We believed and continue to believe that the mining sector, while often regarded as a zero sum game, is actually ideal for contrarian cyclical investing. There was more to the strategies than just being countercyclical, however, and this is the part that goes to the long term positioning that I want to focus us on today. When buying or creating royalties, there are two key criteria we look for. The first is inordinately large underlying resources, because there is probably no better predictor of future brownfield capacity expansion or life extension at a mine than this factor. For a royalty holder with no share of capital investment, but full benefits accrual, this is about the best thing that can happen to you.
This is what can make royalty investing a free growth annuity type proposition rather than just serving as a proxy for commodity price swings, while continuously having to replace expiring assets. The second is strong implied margin curve positioning relative to sector competitors. The importance here is obvious when a gloomy commodity price environment exists, because the worst thing that can happen to a royalty holder is that the underlying mine shuts down. As top line royalty holders, we can't lose money alongside an operator, but we can go to zero. Strong relative margins mitigate this risk and also serve as the second best predictor of future Brownfields investments at a mine, taking us back to that best thing that can happen to a royalty holder.

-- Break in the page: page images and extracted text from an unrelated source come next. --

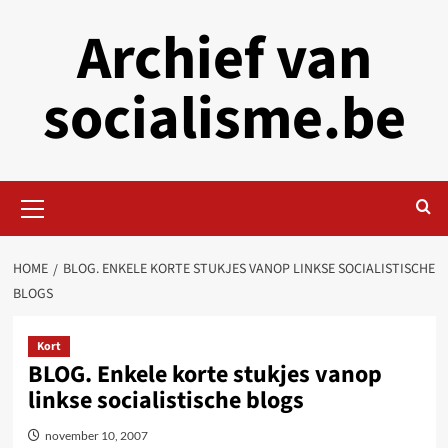
Skip
Archief van
to
content
socialisme.be
Primary
Menu
HOME
BLOG. ENKELE KORTE STUKJES VANOP LINKSE SOCIALISTISCHE
BLOGS
Kort
BLOG. Enkele korte stukjes vanop
linkse socialistische blogs
november 10, 2007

Through the table in our letter to shareholders and our presentation today that shows how we are feeling the benefits of our strategy already. On average, our assets have an estimated combined revenue history and analyst consensus net present value that is almost 1.5 times higher than the original purchase price, with most of these acquired within the past five years. This positive differential is even after factoring the still uncompensated government expropriation of the tail end of our coal royalty life at Genesee related to which a lawsuit is underway. Excluding coal, the difference relative to purchase price is 1.9 times. The most dramatic example of the long term strategy working to plan is not surprisingly related to our potash royalties, which are the best assets in the portfolio in terms of the combination of remaining resource life and operating margin.
On a typical quarterly call, I talk about the rainy North American spring and how it hurt planting and potash consumption, and how agricultural inventories will need to be replenished next year and cause extra consumption. But this quarter, I simply want to point out that this is actually pretty irrelevant stuff. Potash consumption trends are going up in accordance with population growth and resulting requirements for increased farming intensity. Our operators in Saskatchewan are ramping up production volumes after pre investing $9,000,000,000 in expansions from their ultra long life best in the world mines. This is translating into higher royalties and value accretion for Altea shareholders for no incremental cost.

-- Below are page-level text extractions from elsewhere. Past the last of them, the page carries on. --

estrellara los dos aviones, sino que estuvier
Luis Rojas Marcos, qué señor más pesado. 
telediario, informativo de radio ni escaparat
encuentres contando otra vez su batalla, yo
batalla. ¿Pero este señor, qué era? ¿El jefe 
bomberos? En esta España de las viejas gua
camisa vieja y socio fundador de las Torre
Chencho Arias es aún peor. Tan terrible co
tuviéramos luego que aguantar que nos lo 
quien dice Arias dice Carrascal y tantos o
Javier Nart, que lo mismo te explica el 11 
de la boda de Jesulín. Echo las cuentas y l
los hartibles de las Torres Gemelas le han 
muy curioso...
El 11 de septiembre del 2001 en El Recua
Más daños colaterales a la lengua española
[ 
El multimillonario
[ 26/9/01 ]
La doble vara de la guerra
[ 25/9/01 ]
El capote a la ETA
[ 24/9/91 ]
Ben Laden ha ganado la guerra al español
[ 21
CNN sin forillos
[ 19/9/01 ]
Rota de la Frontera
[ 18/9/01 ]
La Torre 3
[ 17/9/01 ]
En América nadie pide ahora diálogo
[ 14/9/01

The operators are also already looking out and talking about the next possible phase of growth investments. We therefore expect the long term trend of these royalties steadily growing in value, irrespective of droughts, floods and countless other gyrations along the way, continuing for generations to come. It doesn't stop with potash either. Vale is currently spending $1,700,000,000 to build a new mine at Boise's Bay and there will almost certainly be other mines built during the future. Our royalty lands cover the entire district.
Chapada total resources have grown steadily since we bought in early twenty sixteen and now Lundin Mining has entered, but a clearly stated objective of future growth and expansion and the balance sheet with which to do it. We believe from the outset that Chapata represents an entire mining district rather than just a mine. So And we are looking forward with great anticipation to Lundin unlocking its full potential. Our stream agreement once again encompasses the entire district. Gunnison is soon set to deliver first copper production and to ramp up while 777 winds down.

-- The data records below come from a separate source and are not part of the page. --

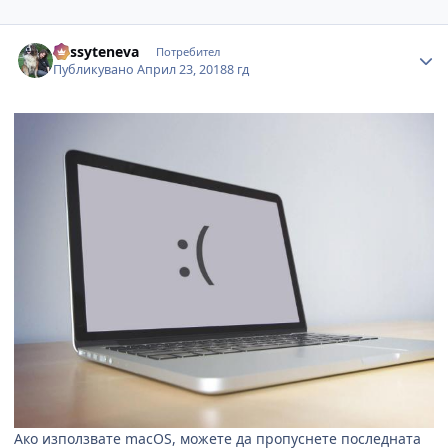
Author stats
dessyteneva
Потребител
Публикувано
Април 23, 2018
8 гд
Ако използвате
macOS,
можете да пропуснете последната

This one is particularly gratifying because it will mark the first paying royalty to come from our project generation business. And it will do so with an effective negative cost base after considering equity capital gains associated with the operator. I firmly believe that in ten or twenty years when we look back on 2019 that it won't be heavy spring rains or Trump picking a pre election trade fight with China that we will recount as having mattered much, if at all. What we will remember is that it was the time when climate change concerns went mainstream and that the world decided to decarbonize ground transportation and power generation, all with firm capitalist rationale backing it. In hindsight, it will be seen as the dawn of the renewable energy generation and electrification era, and will be cited at the point at which demand for all of the metals required for these prepared for takeoff.
From an Altius perspective, the look back will reflect on how many of its seedlings taken root in alignment with these trends. I touched on thermal coal earlier and how it stands as the one acquisition category that is not appreciated for us. There is of course the possibility of the lawsuit making us old, but there's also another far more proactive course being set to solve this challenge. Our initiative to reinvest the remainder of our phasing out coal royalty revenues into the royalty financing of renewable energy projects is moving faster and with more apparent runway than expected. Our first large scale renewable energy royalty was created a few weeks ago when the three sixty megawatt Canyon Wind project was sold by our partner TriGlobal Energy onto a developer operator.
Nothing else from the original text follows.